# What this task involves:
For this exercise, transcribe all the entries exactly as given and omit the images.

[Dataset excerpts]
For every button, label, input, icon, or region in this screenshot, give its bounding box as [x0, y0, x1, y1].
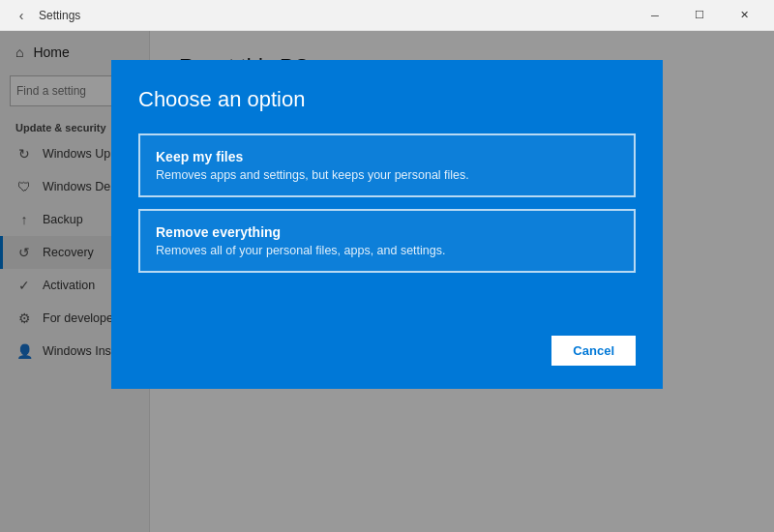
minimize-button[interactable]: ─ [633, 0, 677, 31]
modal-overlay: Choose an option Keep my files Removes a… [0, 31, 774, 532]
keep-files-option[interactable]: Keep my files Removes apps and settings,… [138, 133, 636, 197]
remove-everything-description: Removes all of your personal files, apps… [156, 244, 618, 257]
back-button[interactable]: ‹ [8, 2, 35, 29]
app-title: Settings [39, 9, 80, 22]
remove-everything-title: Remove everything [156, 224, 618, 240]
choose-option-dialog: Choose an option Keep my files Removes a… [111, 60, 663, 389]
dialog-footer: Cancel [138, 316, 636, 366]
window-controls: ─ ☐ ✕ [633, 0, 766, 31]
remove-everything-option[interactable]: Remove everything Removes all of your pe… [138, 209, 636, 273]
dialog-title: Choose an option [138, 87, 636, 112]
maximize-button[interactable]: ☐ [677, 0, 722, 31]
title-bar: ‹ Settings ─ ☐ ✕ [0, 0, 774, 31]
cancel-button[interactable]: Cancel [551, 336, 636, 366]
keep-files-description: Removes apps and settings, but keeps you… [156, 168, 618, 182]
close-button[interactable]: ✕ [722, 0, 766, 31]
keep-files-title: Keep my files [156, 149, 618, 164]
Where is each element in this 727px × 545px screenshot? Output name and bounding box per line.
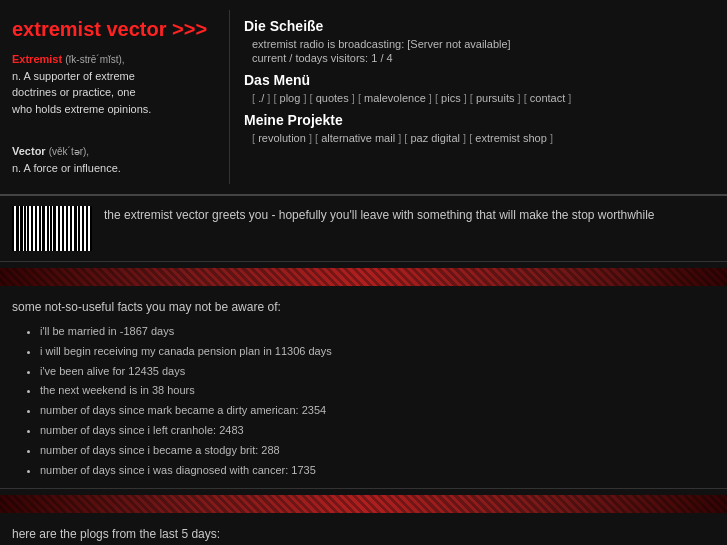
barcode-image bbox=[12, 206, 92, 251]
menu-link-home[interactable]: ./ bbox=[258, 92, 264, 104]
facts-list-item: i've been alive for 12435 days bbox=[40, 362, 715, 382]
facts-heading: some not-so-useful facts you may not be … bbox=[12, 300, 715, 314]
projekt-links: [ revolution ] [ alternative mail ] [ pa… bbox=[244, 132, 713, 144]
meine-projekte-heading: Meine Projekte bbox=[244, 112, 713, 128]
top-section: extremist vector >>> Extremist (ĭk-strē´… bbox=[0, 0, 727, 196]
extremist-def-line2: doctrines or practice, one bbox=[12, 86, 136, 98]
extremist-phonetic: (ĭk-strē´mĭst), bbox=[65, 54, 124, 65]
extremist-def-line1: n. A supporter of extreme bbox=[12, 70, 135, 82]
projekt-link-alternative-mail[interactable]: alternative mail bbox=[321, 132, 395, 144]
menu-link-contact[interactable]: contact bbox=[530, 92, 565, 104]
radio-status: extremist radio is broadcasting: [Server… bbox=[244, 38, 713, 50]
middle-section: the extremist vector greets you - hopefu… bbox=[0, 196, 727, 262]
vector-def-text: n. A force or influence. bbox=[12, 162, 121, 174]
facts-section: some not-so-useful facts you may not be … bbox=[0, 292, 727, 489]
menu-link-plog[interactable]: plog bbox=[280, 92, 301, 104]
right-panel: Die Scheiße extremist radio is broadcast… bbox=[230, 10, 727, 184]
projekt-link-extremist-shop[interactable]: extremist shop bbox=[475, 132, 547, 144]
extremist-def-line3: who holds extreme opinions. bbox=[12, 103, 151, 115]
vector-definition: Vector (věk´tər), n. A force or influenc… bbox=[12, 143, 217, 176]
facts-list-item: i'll be married in -1867 days bbox=[40, 322, 715, 342]
site-title: extremist vector >>> bbox=[12, 18, 217, 41]
left-panel: extremist vector >>> Extremist (ĭk-strē´… bbox=[0, 10, 230, 184]
plogs-heading: here are the plogs from the last 5 days: bbox=[0, 519, 727, 545]
menu-link-pics[interactable]: pics bbox=[441, 92, 461, 104]
projekt-link-paz-digital[interactable]: paz digital bbox=[410, 132, 460, 144]
vector-phonetic: (věk´tər), bbox=[49, 146, 89, 157]
die-scheisse-heading: Die Scheiße bbox=[244, 18, 713, 34]
projekt-link-revolution[interactable]: revolution bbox=[258, 132, 306, 144]
menu-link-quotes[interactable]: quotes bbox=[316, 92, 349, 104]
visitors-count: current / todays visitors: 1 / 4 bbox=[244, 52, 713, 64]
extremist-definition: Extremist (ĭk-strē´mĭst), n. A supporter… bbox=[12, 51, 217, 117]
decorative-bar-top bbox=[0, 268, 727, 286]
decorative-bar-bottom bbox=[0, 495, 727, 513]
facts-list-item: number of days since i was diagnosed wit… bbox=[40, 461, 715, 481]
facts-list-item: number of days since mark became a dirty… bbox=[40, 401, 715, 421]
menu-link-malevolence[interactable]: malevolence bbox=[364, 92, 426, 104]
facts-list: i'll be married in -1867 daysi will begi… bbox=[12, 322, 715, 480]
vector-term: Vector bbox=[12, 145, 46, 157]
facts-list-item: number of days since i left cranhole: 24… bbox=[40, 421, 715, 441]
extremist-term: Extremist bbox=[12, 53, 62, 65]
facts-list-item: number of days since i became a stodgy b… bbox=[40, 441, 715, 461]
greeting-text: the extremist vector greets you - hopefu… bbox=[104, 206, 655, 225]
menu-links: [ ./ ] [ plog ] [ quotes ] [ malevolence… bbox=[244, 92, 713, 104]
menu-link-pursuits[interactable]: pursuits bbox=[476, 92, 515, 104]
das-menu-heading: Das Menü bbox=[244, 72, 713, 88]
facts-list-item: i will begin receiving my canada pension… bbox=[40, 342, 715, 362]
facts-list-item: the next weekend is in 38 hours bbox=[40, 381, 715, 401]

# Solution to the problem:
For every button, label, input, icon, or region in this screenshot, give its bounding box as [x0, y0, x1, y1].
minimize-button[interactable]: ─ [633, 0, 677, 31]
modal-overlay: Choose an option Keep my files Removes a… [0, 31, 774, 532]
keep-files-option[interactable]: Keep my files Removes apps and settings,… [138, 133, 636, 197]
remove-everything-description: Removes all of your personal files, apps… [156, 244, 618, 257]
back-button[interactable]: ‹ [8, 2, 35, 29]
app-title: Settings [39, 9, 80, 22]
remove-everything-title: Remove everything [156, 224, 618, 240]
choose-option-dialog: Choose an option Keep my files Removes a… [111, 60, 663, 389]
dialog-footer: Cancel [138, 316, 636, 366]
window-controls: ─ ☐ ✕ [633, 0, 766, 31]
remove-everything-option[interactable]: Remove everything Removes all of your pe… [138, 209, 636, 273]
dialog-title: Choose an option [138, 87, 636, 112]
maximize-button[interactable]: ☐ [677, 0, 722, 31]
title-bar: ‹ Settings ─ ☐ ✕ [0, 0, 774, 31]
cancel-button[interactable]: Cancel [551, 336, 636, 366]
keep-files-description: Removes apps and settings, but keeps you… [156, 168, 618, 182]
close-button[interactable]: ✕ [722, 0, 766, 31]
keep-files-title: Keep my files [156, 149, 618, 164]
Where is each element in this 727px × 545px screenshot? Output name and bounding box per line.
barcode-image bbox=[12, 206, 92, 251]
menu-link-home[interactable]: ./ bbox=[258, 92, 264, 104]
facts-list-item: i've been alive for 12435 days bbox=[40, 362, 715, 382]
facts-heading: some not-so-useful facts you may not be … bbox=[12, 300, 715, 314]
projekt-links: [ revolution ] [ alternative mail ] [ pa… bbox=[244, 132, 713, 144]
meine-projekte-heading: Meine Projekte bbox=[244, 112, 713, 128]
top-section: extremist vector >>> Extremist (ĭk-strē´… bbox=[0, 0, 727, 196]
extremist-def-line2: doctrines or practice, one bbox=[12, 86, 136, 98]
extremist-phonetic: (ĭk-strē´mĭst), bbox=[65, 54, 124, 65]
extremist-def-line1: n. A supporter of extreme bbox=[12, 70, 135, 82]
projekt-link-alternative-mail[interactable]: alternative mail bbox=[321, 132, 395, 144]
menu-link-contact[interactable]: contact bbox=[530, 92, 565, 104]
radio-status: extremist radio is broadcasting: [Server… bbox=[244, 38, 713, 50]
middle-section: the extremist vector greets you - hopefu… bbox=[0, 196, 727, 262]
vector-def-text: n. A force or influence. bbox=[12, 162, 121, 174]
facts-section: some not-so-useful facts you may not be … bbox=[0, 292, 727, 489]
menu-link-plog[interactable]: plog bbox=[280, 92, 301, 104]
right-panel: Die Scheiße extremist radio is broadcast… bbox=[230, 10, 727, 184]
projekt-link-extremist-shop[interactable]: extremist shop bbox=[475, 132, 547, 144]
extremist-def-line3: who holds extreme opinions. bbox=[12, 103, 151, 115]
vector-definition: Vector (věk´tər), n. A force or influenc… bbox=[12, 143, 217, 176]
facts-list-item: i'll be married in -1867 days bbox=[40, 322, 715, 342]
site-title: extremist vector >>> bbox=[12, 18, 217, 41]
left-panel: extremist vector >>> Extremist (ĭk-strē´… bbox=[0, 10, 230, 184]
plogs-heading: here are the plogs from the last 5 days: bbox=[0, 519, 727, 545]
menu-link-pics[interactable]: pics bbox=[441, 92, 461, 104]
projekt-link-paz-digital[interactable]: paz digital bbox=[410, 132, 460, 144]
vector-phonetic: (věk´tər), bbox=[49, 146, 89, 157]
die-scheisse-heading: Die Scheiße bbox=[244, 18, 713, 34]
projekt-link-revolution[interactable]: revolution bbox=[258, 132, 306, 144]
menu-link-quotes[interactable]: quotes bbox=[316, 92, 349, 104]
visitors-count: current / todays visitors: 1 / 4 bbox=[244, 52, 713, 64]
extremist-definition: Extremist (ĭk-strē´mĭst), n. A supporter… bbox=[12, 51, 217, 117]
decorative-bar-top bbox=[0, 268, 727, 286]
decorative-bar-bottom bbox=[0, 495, 727, 513]
facts-list-item: number of days since i was diagnosed wit… bbox=[40, 461, 715, 481]
facts-list-item: number of days since mark became a dirty… bbox=[40, 401, 715, 421]
menu-link-malevolence[interactable]: malevolence bbox=[364, 92, 426, 104]
facts-list: i'll be married in -1867 daysi will begi… bbox=[12, 322, 715, 480]
vector-term: Vector bbox=[12, 145, 46, 157]
facts-list-item: number of days since i left cranhole: 24… bbox=[40, 421, 715, 441]
extremist-term: Extremist bbox=[12, 53, 62, 65]
facts-list-item: number of days since i became a stodgy b… bbox=[40, 441, 715, 461]
greeting-text: the extremist vector greets you - hopefu… bbox=[104, 206, 655, 225]
menu-links: [ ./ ] [ plog ] [ quotes ] [ malevolence… bbox=[244, 92, 713, 104]
menu-link-pursuits[interactable]: pursuits bbox=[476, 92, 515, 104]
das-menu-heading: Das Menü bbox=[244, 72, 713, 88]
facts-list-item: i will begin receiving my canada pension… bbox=[40, 342, 715, 362]
facts-list-item: the next weekend is in 38 hours bbox=[40, 381, 715, 401]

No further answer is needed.